======== Material shown

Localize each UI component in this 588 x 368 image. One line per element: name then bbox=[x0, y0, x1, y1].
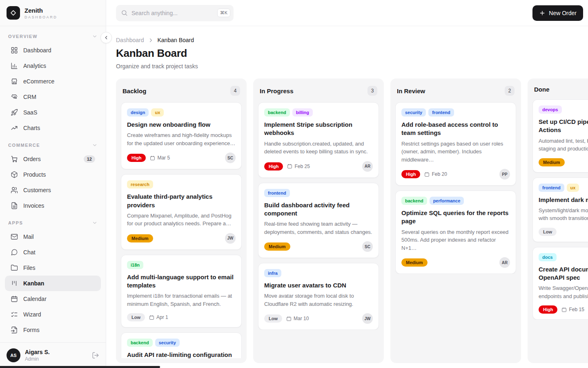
card-tags: i18n bbox=[127, 261, 236, 269]
kanban-card[interactable]: frontendux Implement dark mode toggle Sy… bbox=[532, 177, 588, 242]
card-description: Restrict settings pages based on user ro… bbox=[401, 140, 510, 164]
card-tags: research bbox=[127, 180, 236, 188]
card-title: Migrate user avatars to CDN bbox=[264, 281, 373, 289]
column-count-badge: 2 bbox=[505, 86, 514, 96]
horizontal-scrollbar-thumb[interactable] bbox=[0, 366, 160, 368]
kanban-card[interactable]: research Evaluate third-party analytics … bbox=[121, 174, 242, 250]
card-tags: docs bbox=[539, 253, 588, 261]
card-tag: security bbox=[401, 108, 426, 117]
sidebar-item-dashboard[interactable]: Dashboard bbox=[5, 43, 101, 58]
sidebar-item-analytics[interactable]: Analytics bbox=[5, 58, 101, 74]
store-icon bbox=[11, 78, 18, 85]
sidebar-item-chat[interactable]: Chat bbox=[5, 245, 101, 260]
sidebar-item-label: Mail bbox=[23, 233, 95, 240]
priority-badge: High bbox=[401, 170, 420, 178]
kanban-card[interactable]: frontend Build dashboard activity feed c… bbox=[258, 183, 379, 258]
card-tags: designux bbox=[127, 108, 236, 117]
card-footer: High Feb 15 bbox=[539, 305, 588, 314]
nav-section: OVERVIEW Dashboard Analytics eCommerce C… bbox=[5, 31, 101, 136]
card-footer: Low Mar 10 JW bbox=[264, 313, 373, 324]
avatar: AS bbox=[7, 348, 20, 362]
nav-section-label: COMMERCE bbox=[8, 143, 40, 148]
sidebar-item-label: Products bbox=[23, 171, 95, 178]
kanban-card[interactable]: backendsecurity Audit API rate-limiting … bbox=[121, 332, 242, 358]
chevron-down-icon bbox=[92, 142, 98, 148]
column-header: In Review 2 bbox=[395, 83, 516, 96]
card-tag: design bbox=[127, 108, 149, 117]
card-description: Compare Mixpanel, Amplitude, and PostHog… bbox=[127, 212, 236, 228]
sidebar-item-orders[interactable]: Orders 12 bbox=[5, 151, 101, 167]
sidebar-item-ecommerce[interactable]: eCommerce bbox=[5, 74, 101, 89]
column-title: Backlog bbox=[122, 88, 146, 94]
card-description: Implement i18n for transactional emails … bbox=[127, 292, 236, 308]
kanban-card[interactable]: securityfrontend Add role-based access c… bbox=[395, 102, 516, 186]
package-icon bbox=[11, 171, 18, 178]
card-footer: Medium JW bbox=[127, 233, 236, 244]
sidebar-collapse-button[interactable] bbox=[100, 32, 112, 43]
card-tag: devops bbox=[539, 105, 562, 114]
nav-section: APPS Mail Chat Files Kanban Calendar Wiz… bbox=[5, 218, 101, 338]
card-description: Several queries on the monthly report ex… bbox=[401, 228, 510, 252]
priority-badge: High bbox=[127, 154, 146, 162]
column-header: Done bbox=[532, 83, 588, 93]
nav-section-header[interactable]: APPS bbox=[5, 218, 101, 229]
card-tag: performance bbox=[430, 197, 464, 205]
card-tag: backend bbox=[127, 339, 153, 347]
card-tags: backendperformance bbox=[401, 197, 510, 205]
charts-icon bbox=[11, 124, 18, 132]
nav-section-header[interactable]: COMMERCE bbox=[5, 140, 101, 151]
card-due-date: Feb 20 bbox=[424, 171, 447, 177]
card-date-text: Feb 20 bbox=[432, 171, 447, 177]
sidebar-item-invoices[interactable]: Invoices bbox=[5, 198, 101, 213]
sidebar-item-files[interactable]: Files bbox=[5, 260, 101, 276]
kanban-card[interactable]: i18n Add multi-language support to email… bbox=[121, 255, 242, 328]
calendar-icon bbox=[149, 315, 154, 320]
nav-section: COMMERCE Orders 12 Products Customers In… bbox=[5, 140, 101, 213]
kanban-column-backlog: Backlog 4 designux Design new onboarding… bbox=[116, 79, 247, 363]
kanban-card[interactable]: devops Set up CI/CD pipeline with GitHub… bbox=[532, 99, 588, 173]
card-date-text: Apr 1 bbox=[156, 314, 168, 320]
assignee-avatar: AR bbox=[362, 161, 373, 172]
kanban-card[interactable]: docs Create API documentation from the O… bbox=[532, 247, 588, 320]
sidebar-item-label: Invoices bbox=[23, 202, 95, 209]
priority-badge: Low bbox=[264, 314, 282, 323]
brand-subtitle: DASHBOARD bbox=[24, 15, 57, 19]
card-title: Audit API rate-limiting configuration bbox=[127, 351, 236, 358]
sidebar-item-products[interactable]: Products bbox=[5, 167, 101, 182]
card-tag: frontend bbox=[539, 184, 564, 192]
kanban-card[interactable]: backendbilling Implement Stripe subscrip… bbox=[258, 102, 379, 178]
sidebar-item-wizard[interactable]: Wizard bbox=[5, 307, 101, 322]
kanban-card[interactable]: backendperformance Optimize SQL queries … bbox=[395, 191, 516, 274]
card-description: Move avatar storage from local disk to C… bbox=[264, 292, 373, 308]
search-input[interactable] bbox=[131, 10, 214, 16]
card-title: Implement dark mode toggle bbox=[539, 196, 588, 204]
sidebar-item-saas[interactable]: SaaS bbox=[5, 105, 101, 120]
column-title: Done bbox=[534, 86, 550, 93]
sidebar-item-customers[interactable]: Customers bbox=[5, 182, 101, 198]
breadcrumb: Dashboard Kanban Board bbox=[116, 37, 588, 43]
card-tags: backendsecurity bbox=[127, 339, 236, 347]
app-window: Zenith DASHBOARD OVERVIEW Dashboard Anal… bbox=[0, 0, 588, 368]
sidebar-item-mail[interactable]: Mail bbox=[5, 229, 101, 245]
sidebar-item-crm[interactable]: CRM bbox=[5, 89, 101, 105]
kanban-card[interactable]: designux Design new onboarding flow Crea… bbox=[121, 102, 242, 169]
new-order-label: New Order bbox=[549, 10, 577, 16]
card-tag: backend bbox=[264, 108, 290, 117]
sidebar: Zenith DASHBOARD OVERVIEW Dashboard Anal… bbox=[0, 0, 106, 368]
column-title: In Progress bbox=[260, 88, 294, 94]
breadcrumb-item-dashboard[interactable]: Dashboard bbox=[116, 37, 144, 43]
kanban-board: Backlog 4 designux Design new onboarding… bbox=[116, 79, 588, 363]
sidebar-item-forms[interactable]: Forms bbox=[5, 322, 101, 338]
search-icon bbox=[121, 9, 128, 16]
sidebar-item-charts[interactable]: Charts bbox=[5, 120, 101, 136]
sidebar-item-kanban[interactable]: Kanban bbox=[5, 276, 101, 291]
logout-button[interactable] bbox=[92, 352, 99, 359]
new-order-button[interactable]: New Order bbox=[532, 5, 583, 21]
kanban-card[interactable]: infra Migrate user avatars to CDN Move a… bbox=[258, 263, 379, 330]
card-due-date: Mar 5 bbox=[150, 155, 170, 161]
nav-section-items: Dashboard Analytics eCommerce CRM SaaS C… bbox=[5, 43, 101, 136]
nav-section-header[interactable]: OVERVIEW bbox=[5, 31, 101, 43]
card-tags: infra bbox=[264, 269, 373, 277]
sidebar-item-calendar[interactable]: Calendar bbox=[5, 291, 101, 307]
column-header: Backlog 4 bbox=[121, 83, 242, 96]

================

» **Try it**
Read through the lines above and collect those that contain the string "Customers".

» **Output of the exercise**
nav-section: COMMERCE Orders 12 Products Customers In… bbox=[5, 140, 101, 213]
sidebar-item-customers[interactable]: Customers bbox=[5, 182, 101, 198]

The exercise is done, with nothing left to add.